とっても気さくな感じの話しやすそうな先生。


最初に私が

『陽子線治療をやりたくてこの病院に転院してきたんですが。。。』

と、ちょっと不安そうに聞いたら、


『そうでしたよね!そうでしたよね!今説明しますからね!』

と、説明の用紙の余白に、絵を描きながら、実際にジェスチャーまじえながら、分かりやすく説明していただいた。



陽子線と放射線(X線)の違いは、大きく言うと、違いという違いは さほどない。

違いは照射される範囲の問題。

陽子線は体(照射部位)をマスクで固定した状態で、その腫瘍の部分にピンポイントで照射する感じ。

X線は腫瘍の向こう側まで照射範囲が広がる感じ。

陽子線治療をするには、ピンポイントで照射させる為、その人に合わせたマスクを作成しないといけない。

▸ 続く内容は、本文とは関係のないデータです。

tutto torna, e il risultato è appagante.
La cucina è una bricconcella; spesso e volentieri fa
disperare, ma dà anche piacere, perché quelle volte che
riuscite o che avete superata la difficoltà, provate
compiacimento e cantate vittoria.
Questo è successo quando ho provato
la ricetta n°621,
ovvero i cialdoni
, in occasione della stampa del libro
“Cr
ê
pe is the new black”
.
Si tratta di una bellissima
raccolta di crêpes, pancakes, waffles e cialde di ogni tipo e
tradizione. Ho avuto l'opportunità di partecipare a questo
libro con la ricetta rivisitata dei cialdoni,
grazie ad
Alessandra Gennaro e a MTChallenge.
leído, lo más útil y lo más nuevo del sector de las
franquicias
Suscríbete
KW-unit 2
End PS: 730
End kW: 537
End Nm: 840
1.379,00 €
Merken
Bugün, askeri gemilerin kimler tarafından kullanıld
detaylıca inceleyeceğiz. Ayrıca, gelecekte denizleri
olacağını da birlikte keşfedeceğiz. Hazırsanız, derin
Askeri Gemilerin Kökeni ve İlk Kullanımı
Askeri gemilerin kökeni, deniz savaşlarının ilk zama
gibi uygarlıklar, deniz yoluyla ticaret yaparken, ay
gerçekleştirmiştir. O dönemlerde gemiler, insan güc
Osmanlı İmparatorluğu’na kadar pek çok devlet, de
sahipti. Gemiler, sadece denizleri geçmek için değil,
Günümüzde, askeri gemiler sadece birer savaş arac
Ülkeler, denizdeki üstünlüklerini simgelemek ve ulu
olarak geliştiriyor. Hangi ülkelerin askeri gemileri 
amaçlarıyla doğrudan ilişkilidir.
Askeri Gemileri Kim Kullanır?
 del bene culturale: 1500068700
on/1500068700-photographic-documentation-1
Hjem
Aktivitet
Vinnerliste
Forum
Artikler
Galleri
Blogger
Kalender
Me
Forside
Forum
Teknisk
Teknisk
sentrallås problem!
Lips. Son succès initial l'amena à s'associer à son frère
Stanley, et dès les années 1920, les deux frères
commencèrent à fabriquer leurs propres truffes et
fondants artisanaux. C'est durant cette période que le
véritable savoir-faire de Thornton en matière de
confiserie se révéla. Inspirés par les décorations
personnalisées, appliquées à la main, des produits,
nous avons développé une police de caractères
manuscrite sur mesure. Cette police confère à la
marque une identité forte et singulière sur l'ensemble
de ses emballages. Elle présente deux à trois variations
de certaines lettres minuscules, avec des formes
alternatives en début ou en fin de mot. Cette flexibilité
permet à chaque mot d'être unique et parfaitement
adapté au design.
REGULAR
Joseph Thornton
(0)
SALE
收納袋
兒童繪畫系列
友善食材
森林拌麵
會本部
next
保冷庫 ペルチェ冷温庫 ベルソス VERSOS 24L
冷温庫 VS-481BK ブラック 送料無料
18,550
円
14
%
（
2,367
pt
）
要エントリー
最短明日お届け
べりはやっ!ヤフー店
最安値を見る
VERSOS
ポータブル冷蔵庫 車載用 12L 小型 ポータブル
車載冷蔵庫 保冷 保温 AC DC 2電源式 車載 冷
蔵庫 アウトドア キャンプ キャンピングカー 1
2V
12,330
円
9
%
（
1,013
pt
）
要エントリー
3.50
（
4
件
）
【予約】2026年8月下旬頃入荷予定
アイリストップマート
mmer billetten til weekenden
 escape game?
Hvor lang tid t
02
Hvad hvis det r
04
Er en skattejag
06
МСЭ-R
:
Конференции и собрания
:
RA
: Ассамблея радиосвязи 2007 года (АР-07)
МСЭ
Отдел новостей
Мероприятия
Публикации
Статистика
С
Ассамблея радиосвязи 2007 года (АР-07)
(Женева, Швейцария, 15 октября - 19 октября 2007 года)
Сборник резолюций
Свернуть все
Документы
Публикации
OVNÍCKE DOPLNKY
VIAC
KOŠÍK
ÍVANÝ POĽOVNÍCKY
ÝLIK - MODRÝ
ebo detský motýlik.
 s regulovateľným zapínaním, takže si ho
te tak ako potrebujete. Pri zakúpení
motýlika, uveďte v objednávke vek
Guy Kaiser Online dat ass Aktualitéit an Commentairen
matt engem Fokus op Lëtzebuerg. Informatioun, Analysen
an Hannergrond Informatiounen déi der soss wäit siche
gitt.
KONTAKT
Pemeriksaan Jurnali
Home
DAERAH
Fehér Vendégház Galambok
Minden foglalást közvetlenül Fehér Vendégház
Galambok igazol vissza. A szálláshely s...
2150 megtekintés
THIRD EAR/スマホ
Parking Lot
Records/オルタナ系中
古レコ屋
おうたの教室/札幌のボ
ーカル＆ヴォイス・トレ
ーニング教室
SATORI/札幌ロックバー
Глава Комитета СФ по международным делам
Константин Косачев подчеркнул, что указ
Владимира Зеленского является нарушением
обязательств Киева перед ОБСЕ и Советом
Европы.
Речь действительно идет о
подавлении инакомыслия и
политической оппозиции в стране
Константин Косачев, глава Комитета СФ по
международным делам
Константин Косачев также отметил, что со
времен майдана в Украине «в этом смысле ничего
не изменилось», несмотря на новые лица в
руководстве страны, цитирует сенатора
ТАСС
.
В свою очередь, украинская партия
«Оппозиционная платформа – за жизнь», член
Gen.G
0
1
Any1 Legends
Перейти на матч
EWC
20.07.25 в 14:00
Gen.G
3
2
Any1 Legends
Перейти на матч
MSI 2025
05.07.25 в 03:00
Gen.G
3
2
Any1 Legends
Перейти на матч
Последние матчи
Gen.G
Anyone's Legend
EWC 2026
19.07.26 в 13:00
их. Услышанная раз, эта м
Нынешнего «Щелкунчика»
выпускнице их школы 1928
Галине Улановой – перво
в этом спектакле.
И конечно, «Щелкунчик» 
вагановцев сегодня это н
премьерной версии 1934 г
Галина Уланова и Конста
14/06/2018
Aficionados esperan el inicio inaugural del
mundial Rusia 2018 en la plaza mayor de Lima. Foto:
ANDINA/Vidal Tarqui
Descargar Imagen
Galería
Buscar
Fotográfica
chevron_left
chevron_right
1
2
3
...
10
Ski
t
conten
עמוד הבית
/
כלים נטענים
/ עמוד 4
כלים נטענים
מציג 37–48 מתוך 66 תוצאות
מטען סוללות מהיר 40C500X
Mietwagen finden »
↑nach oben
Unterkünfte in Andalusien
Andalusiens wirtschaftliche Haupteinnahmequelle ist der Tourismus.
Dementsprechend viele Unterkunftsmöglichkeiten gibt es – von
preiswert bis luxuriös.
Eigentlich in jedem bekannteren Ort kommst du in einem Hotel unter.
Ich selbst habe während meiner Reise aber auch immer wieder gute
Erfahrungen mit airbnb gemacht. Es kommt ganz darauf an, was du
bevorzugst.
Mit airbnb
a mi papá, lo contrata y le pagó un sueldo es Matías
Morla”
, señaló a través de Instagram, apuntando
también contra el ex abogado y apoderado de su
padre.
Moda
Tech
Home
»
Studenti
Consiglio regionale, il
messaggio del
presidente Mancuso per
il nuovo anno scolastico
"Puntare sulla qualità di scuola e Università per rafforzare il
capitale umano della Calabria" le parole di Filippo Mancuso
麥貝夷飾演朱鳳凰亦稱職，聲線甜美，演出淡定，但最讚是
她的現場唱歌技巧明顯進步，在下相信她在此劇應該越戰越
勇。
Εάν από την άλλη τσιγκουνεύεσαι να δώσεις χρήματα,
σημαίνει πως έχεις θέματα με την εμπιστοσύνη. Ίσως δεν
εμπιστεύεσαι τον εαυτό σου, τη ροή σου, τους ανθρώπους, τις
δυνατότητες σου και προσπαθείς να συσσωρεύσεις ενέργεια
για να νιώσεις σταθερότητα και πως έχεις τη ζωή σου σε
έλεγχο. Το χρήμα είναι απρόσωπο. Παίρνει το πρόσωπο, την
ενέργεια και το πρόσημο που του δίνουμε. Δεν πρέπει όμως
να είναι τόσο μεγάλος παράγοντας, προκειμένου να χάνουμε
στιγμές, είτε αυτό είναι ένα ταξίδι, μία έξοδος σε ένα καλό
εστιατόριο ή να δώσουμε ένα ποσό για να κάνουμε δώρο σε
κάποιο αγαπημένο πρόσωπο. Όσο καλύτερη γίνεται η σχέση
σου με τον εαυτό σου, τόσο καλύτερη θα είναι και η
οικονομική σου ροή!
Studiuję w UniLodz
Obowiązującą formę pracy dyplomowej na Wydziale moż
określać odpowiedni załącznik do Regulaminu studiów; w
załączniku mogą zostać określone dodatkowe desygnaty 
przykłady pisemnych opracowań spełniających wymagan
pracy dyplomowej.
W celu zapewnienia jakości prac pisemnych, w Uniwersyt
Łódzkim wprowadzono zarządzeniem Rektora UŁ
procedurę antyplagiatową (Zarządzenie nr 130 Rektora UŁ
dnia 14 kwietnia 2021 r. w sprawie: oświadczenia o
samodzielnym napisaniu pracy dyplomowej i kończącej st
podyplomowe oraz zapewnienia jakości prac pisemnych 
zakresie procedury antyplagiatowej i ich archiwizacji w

今の母の状態から考えると、マスクを作成して1週間後から陽子線治療を開始するのと、明日から放射線治療(X線)するのとでは、呼吸状態その他のリスクなどを考えると、陽子線より放射線(X線)の方がいい、というか大差はないと考える。


とのこと。



先生からの説明を、こうして文字だけで書くと分かりにくいかもしれないけれど、

実際に説明を受けて、説明が分かりやすいっていう以上に、『この先生が言うなら大丈夫かもしれない!』っていう、根拠はないけどそんな気がした。

一緒に聞いた父も同じように思ったみたい。


『できる限り最善を尽くしますので!』と力強い言葉で言っていただいて、私と父も納得した上で『よろしくお願いしますっ!』と頭を下げた。



さっそく明日から放射線治療開始。

1回量2グレイを 平日週5回、7週間。

全35回照射。

総線量 70グレイ。


先生の経験上、照射2週間くらいで腫瘍に効果が出て、人工呼吸器をはずしても大丈夫な状態になるだろう、とのこと。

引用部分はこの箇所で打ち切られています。